> [Task instructions] Please copy each line in the records below that contains the string "portabella".

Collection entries

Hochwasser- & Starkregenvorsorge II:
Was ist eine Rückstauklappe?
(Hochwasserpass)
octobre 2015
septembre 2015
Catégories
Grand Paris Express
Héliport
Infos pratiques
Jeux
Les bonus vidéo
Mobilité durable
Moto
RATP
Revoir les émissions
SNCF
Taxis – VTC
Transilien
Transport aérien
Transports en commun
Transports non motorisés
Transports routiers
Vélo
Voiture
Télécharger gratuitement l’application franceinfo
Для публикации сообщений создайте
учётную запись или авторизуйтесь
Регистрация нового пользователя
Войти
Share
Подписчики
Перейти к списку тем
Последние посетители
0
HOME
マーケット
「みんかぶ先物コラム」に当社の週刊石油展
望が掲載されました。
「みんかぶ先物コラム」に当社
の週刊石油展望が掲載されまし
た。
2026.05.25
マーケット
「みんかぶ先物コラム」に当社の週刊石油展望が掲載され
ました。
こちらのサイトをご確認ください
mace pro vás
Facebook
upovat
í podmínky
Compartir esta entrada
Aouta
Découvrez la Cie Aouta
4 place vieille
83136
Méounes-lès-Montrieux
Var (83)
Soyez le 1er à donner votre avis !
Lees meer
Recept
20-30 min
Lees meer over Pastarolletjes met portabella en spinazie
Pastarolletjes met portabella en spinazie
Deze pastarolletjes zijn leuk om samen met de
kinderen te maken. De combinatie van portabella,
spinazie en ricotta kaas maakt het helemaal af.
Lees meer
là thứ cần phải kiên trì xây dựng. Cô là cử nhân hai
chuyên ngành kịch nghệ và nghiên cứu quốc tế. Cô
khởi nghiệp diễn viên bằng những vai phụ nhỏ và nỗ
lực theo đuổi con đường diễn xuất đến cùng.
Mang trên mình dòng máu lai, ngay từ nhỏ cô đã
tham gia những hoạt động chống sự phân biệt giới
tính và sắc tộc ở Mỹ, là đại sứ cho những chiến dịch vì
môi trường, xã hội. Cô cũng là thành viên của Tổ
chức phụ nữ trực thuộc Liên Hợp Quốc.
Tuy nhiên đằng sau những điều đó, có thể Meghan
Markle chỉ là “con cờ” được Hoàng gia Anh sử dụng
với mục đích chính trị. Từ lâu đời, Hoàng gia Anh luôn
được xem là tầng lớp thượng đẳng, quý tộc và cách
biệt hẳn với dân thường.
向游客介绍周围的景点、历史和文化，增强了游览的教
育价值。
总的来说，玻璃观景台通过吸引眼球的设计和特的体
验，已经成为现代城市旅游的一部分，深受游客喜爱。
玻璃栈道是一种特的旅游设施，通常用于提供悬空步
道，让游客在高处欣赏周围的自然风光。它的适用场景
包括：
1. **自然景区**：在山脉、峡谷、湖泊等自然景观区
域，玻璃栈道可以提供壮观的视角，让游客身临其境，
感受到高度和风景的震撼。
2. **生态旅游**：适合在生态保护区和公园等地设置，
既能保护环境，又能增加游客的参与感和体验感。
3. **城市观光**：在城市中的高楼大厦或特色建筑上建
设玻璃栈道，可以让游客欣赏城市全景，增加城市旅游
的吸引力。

> [The completed task]
Lees meer over Pastarolletjes met portabella en spinazie
Pastarolletjes met portabella en spinazie
kinderen te maken. De combinatie van portabella,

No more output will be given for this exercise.